◆ **What you need to do**: Leave the pictures out and restate every line below exactly.

◆ **Records for processing**:
· · ·

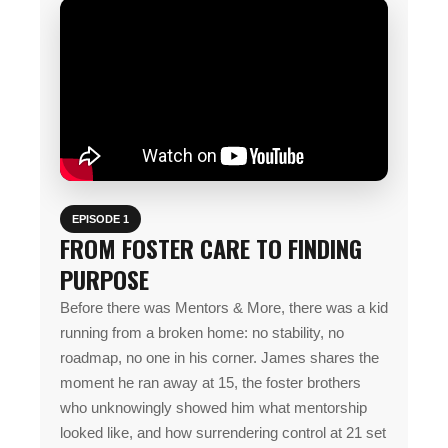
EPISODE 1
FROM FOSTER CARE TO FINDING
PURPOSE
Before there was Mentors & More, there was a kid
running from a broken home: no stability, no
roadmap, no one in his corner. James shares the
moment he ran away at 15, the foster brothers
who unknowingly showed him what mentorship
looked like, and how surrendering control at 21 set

· · ·

◆ **Exercise response**:
EPISODE 1
FROM FOSTER CARE TO FINDING
PURPOSE
Before there was Mentors & More, there was a kid
running from a broken home: no stability, no
roadmap, no one in his corner. James shares the
moment he ran away at 15, the foster brothers
who unknowingly showed him what mentorship
looked like, and how surrendering control at 21 set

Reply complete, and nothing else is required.